On April 5, Greek Deputy Prime Minister Theodoros Pangalos visited Portugal, which also faces large debts. In an interview with the business daily Jornal de Negocios, he attacked Germany for a “moral, racial approach” in blaming the crisis on Greece. He said Germans think Greeks do not work hard enough, which was “ridiculous,” given “strong productivity gains in Greek industry and agriculture.”
He told the Jornal de Negocios, “You are the next victims…. I hope it doesn’t happen and the solidarity prevails and we find an exit from this escalation [of borrowing costs]. But if this does not happen, the next probable victim will be Portugal. What happened to us now is because we are in a worse situation, but it could also happen in Spain and Portugal.”

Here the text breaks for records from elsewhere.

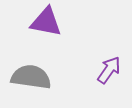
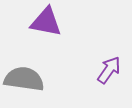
gray semicircle: moved 7 px left, 2 px down
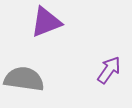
purple triangle: rotated 32 degrees counterclockwise
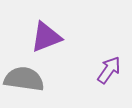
purple triangle: moved 15 px down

Athens’ decision to borrow money from Wall Street represents an attempt to counterbalance Germany with the US. During his trip to Washington in March, he praised the March 12, 1947, speech of US President Harry Truman, which called for US support for the right-wing Greek government against a revolutionary armed movement of Greek workers and peasants. The resulting US intervention into the Greek Civil War marked the beginning of the Cold War.
This allusion to Greece as a launching pad for US influence in Europe is highly significant in the current financial and political context. Amid sharpening international tensions and discussion of a possible Greek default—which would involve a political struggle between Greece’s creditors over who would be reimbursed—Athens is seeking to protect itself through the involvement of various great powers. This will only heighten the international tensions provoked by the Greek crisis.